» WORK ITEM:
Every line below from the one with "extérieure limitée à cour" through the one with "безопасных для здоровья зубных" is to be repeated exactly, with no picture among them.

» RECORD EXCERPTS:

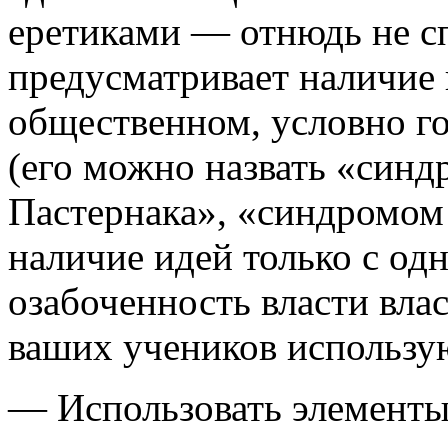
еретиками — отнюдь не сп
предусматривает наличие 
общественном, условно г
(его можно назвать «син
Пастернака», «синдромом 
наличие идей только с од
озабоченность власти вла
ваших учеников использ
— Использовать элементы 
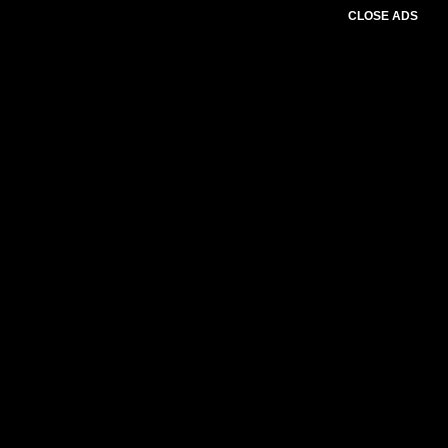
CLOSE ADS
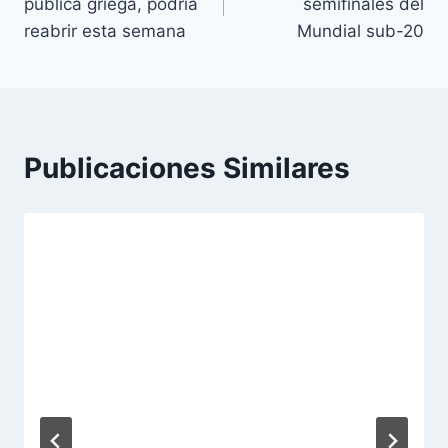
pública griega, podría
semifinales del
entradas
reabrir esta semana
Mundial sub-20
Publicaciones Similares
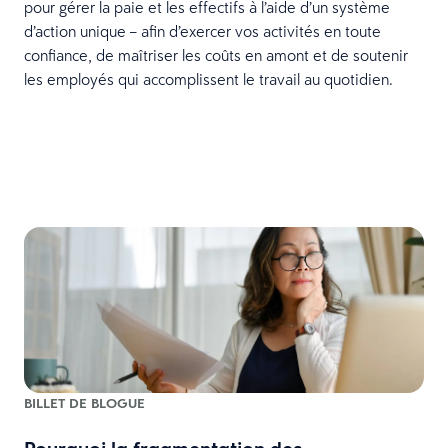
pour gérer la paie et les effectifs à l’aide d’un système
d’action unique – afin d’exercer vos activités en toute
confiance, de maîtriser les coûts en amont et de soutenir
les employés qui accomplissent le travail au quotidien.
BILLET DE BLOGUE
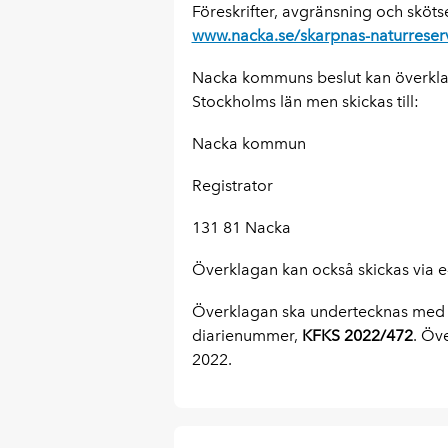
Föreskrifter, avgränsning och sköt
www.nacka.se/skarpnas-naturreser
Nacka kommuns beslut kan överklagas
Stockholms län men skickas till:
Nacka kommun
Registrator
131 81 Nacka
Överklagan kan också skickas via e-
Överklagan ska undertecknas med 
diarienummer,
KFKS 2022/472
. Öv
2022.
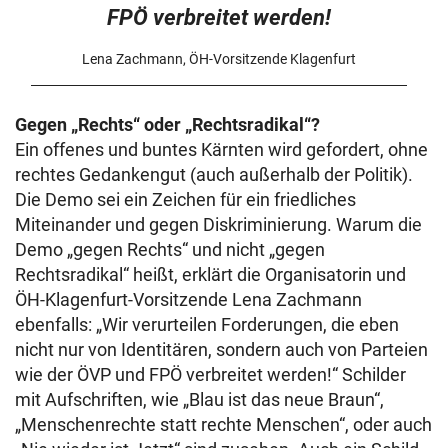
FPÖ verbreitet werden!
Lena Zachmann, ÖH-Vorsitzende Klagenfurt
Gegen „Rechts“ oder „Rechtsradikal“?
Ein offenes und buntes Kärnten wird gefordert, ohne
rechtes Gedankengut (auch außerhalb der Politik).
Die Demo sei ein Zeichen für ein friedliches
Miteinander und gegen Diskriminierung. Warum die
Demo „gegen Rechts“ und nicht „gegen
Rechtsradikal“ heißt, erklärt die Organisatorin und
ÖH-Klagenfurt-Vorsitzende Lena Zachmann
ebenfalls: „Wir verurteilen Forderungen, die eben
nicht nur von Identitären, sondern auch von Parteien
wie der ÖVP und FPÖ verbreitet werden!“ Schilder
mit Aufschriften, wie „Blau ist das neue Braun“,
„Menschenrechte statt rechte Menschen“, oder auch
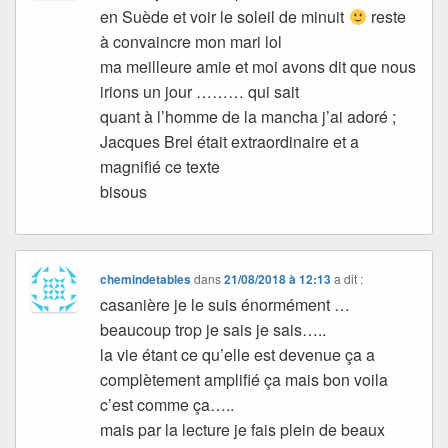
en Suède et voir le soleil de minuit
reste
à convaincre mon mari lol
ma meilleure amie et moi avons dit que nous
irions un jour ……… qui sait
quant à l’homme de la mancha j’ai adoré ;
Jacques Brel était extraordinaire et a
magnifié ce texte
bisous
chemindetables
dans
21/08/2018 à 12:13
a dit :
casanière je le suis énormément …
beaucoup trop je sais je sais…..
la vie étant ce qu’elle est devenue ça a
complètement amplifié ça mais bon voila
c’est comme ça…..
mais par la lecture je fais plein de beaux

...

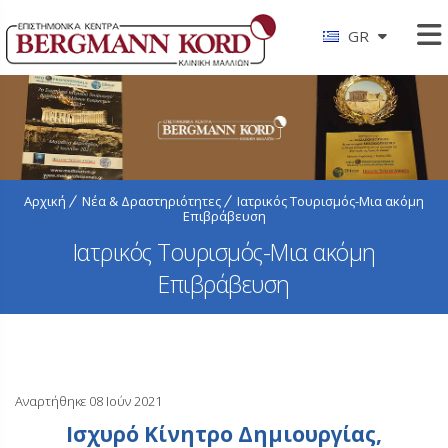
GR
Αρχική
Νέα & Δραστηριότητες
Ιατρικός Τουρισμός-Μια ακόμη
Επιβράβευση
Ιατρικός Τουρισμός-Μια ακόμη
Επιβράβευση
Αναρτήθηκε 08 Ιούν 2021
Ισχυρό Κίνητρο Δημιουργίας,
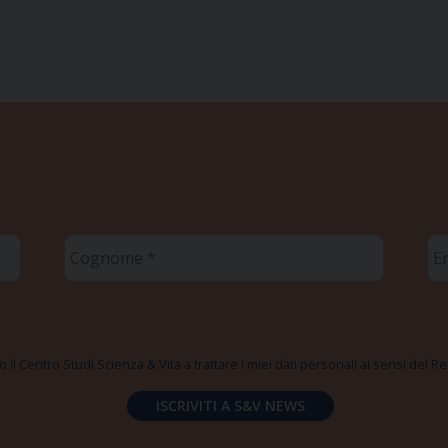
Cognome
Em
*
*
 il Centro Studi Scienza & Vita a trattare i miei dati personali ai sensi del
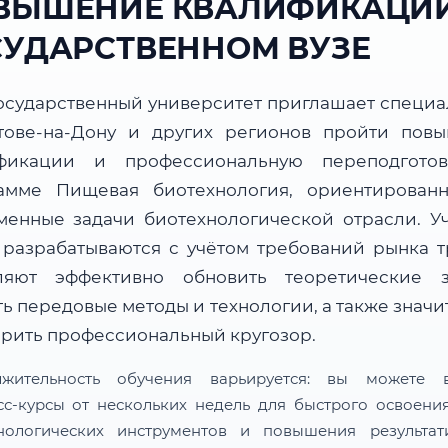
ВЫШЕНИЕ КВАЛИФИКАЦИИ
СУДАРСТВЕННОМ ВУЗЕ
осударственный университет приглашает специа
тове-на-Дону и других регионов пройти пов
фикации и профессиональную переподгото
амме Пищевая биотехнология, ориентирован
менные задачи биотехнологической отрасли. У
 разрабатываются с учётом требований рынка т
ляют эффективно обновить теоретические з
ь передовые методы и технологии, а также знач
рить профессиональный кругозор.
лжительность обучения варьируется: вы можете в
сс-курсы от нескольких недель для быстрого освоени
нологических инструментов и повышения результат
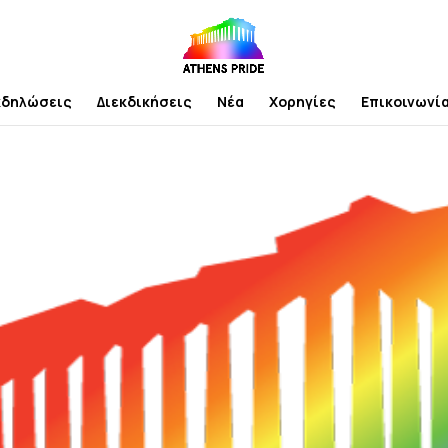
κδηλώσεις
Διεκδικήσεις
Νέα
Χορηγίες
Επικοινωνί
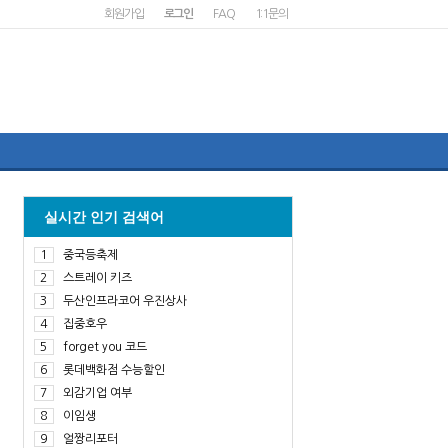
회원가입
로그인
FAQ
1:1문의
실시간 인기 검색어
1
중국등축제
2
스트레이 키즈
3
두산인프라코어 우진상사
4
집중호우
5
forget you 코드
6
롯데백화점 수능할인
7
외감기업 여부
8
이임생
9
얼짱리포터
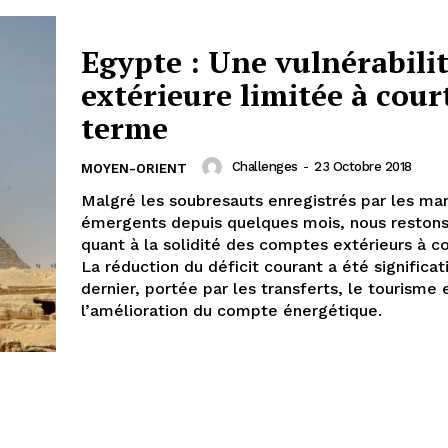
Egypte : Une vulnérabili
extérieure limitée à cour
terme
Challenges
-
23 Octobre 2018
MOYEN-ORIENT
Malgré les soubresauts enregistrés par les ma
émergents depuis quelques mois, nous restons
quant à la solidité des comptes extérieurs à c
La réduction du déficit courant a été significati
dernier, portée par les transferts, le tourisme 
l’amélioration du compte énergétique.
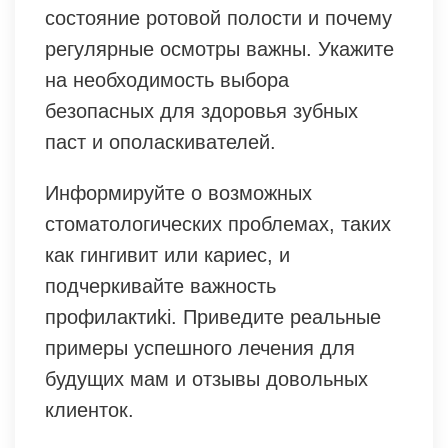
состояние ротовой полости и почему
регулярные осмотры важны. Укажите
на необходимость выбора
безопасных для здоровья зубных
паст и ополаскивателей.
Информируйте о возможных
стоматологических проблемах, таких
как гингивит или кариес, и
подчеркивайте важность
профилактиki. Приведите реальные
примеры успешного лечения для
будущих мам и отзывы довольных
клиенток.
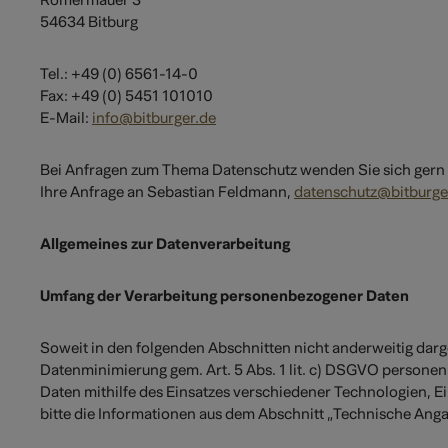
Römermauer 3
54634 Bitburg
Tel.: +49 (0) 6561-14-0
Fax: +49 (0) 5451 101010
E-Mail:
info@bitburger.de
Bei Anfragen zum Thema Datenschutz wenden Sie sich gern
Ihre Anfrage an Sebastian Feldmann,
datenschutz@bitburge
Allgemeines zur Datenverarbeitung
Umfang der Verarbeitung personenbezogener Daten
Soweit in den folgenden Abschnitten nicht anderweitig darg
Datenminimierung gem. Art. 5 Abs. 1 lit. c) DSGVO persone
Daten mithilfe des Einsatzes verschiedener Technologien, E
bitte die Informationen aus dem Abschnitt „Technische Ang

» EXERCISE RESULT:
extérieure limitée à cour
terme
Challenges
-
23 Octobre 2018
MOYEN-ORIENT
Malgré les soubresauts enregistrés par les ma
émergents depuis quelques mois, nous restons
quant à la solidité des comptes extérieurs à c
La réduction du déficit courant a été significati
dernier, portée par les transferts, le tourisme 
l’amélioration du compte énergétique.
состояние ротовой полости и почему
регулярные осмотры важны. Укажите
на необходимость выбора
безопасных для здоровья зубных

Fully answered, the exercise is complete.